I certainly know families that do live in area not known for their excellent schools that do manage to find enough "enrichments" for their children to make it into the most challenging schools but without exception these families have had the sort of life where they've had "time on their side". For some that means they actually grew up in the area, for others they had friends that knew the ropes. The key is that they had a kind of "inside track" that sadly is much harder for newcomers to tap into...
Exactly. We just went through a corporate relocation and had to make decisions about housing based on a a couple of trips to the area, talking to co-workers (many of whom were not parents or had older kids) and online research. We made the safe choice. I'm sure we paid more for our house than if we had gone looking for the best deal or the most underrated suburb or whatever but we couldn't take the risk of making the wrong decision.

If I was advising someone in our position relocating to the Chicago area, I'd advise them to make the safest decision.
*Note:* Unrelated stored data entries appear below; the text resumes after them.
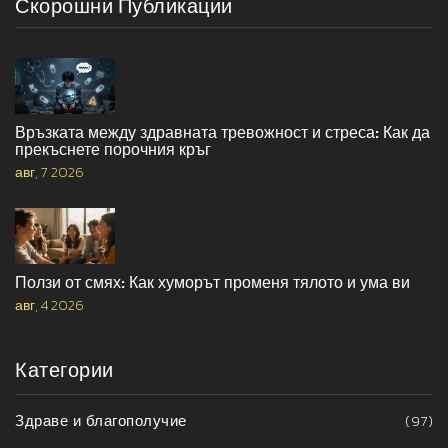
Скорошни Публикации
Връзката между здравната тревожност и стреса: Как да
прекъснете порочния кръг
авг, 7 2026
Ползи от смях: Как хуморът променя тялото и ума ви
авг, 4 2026
Категории
Здраве и благополучие
(97)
The towns where you really can't go wrong.

The standard advice for newcomers is to rent so you can spend the time finding that perfect place with the right mix of good schools and reasonable prices. But most people in our position end up buying. Who wants to disrupt their kids twice; once when you move to the rental and a year later when you find the perfect house. It's overwhelming enough for kids to move to a new town so we felt we needed to give our kids stability. So it was back to square one and finding the right place from the beginning from halfway across the country.

And OT but ToriaT, I'm sitting on my back porch in our house in the Phoenix suburbs looking at our green lawn, sitting under the shade of our green tree. It's a beautiful day, in the low 80's.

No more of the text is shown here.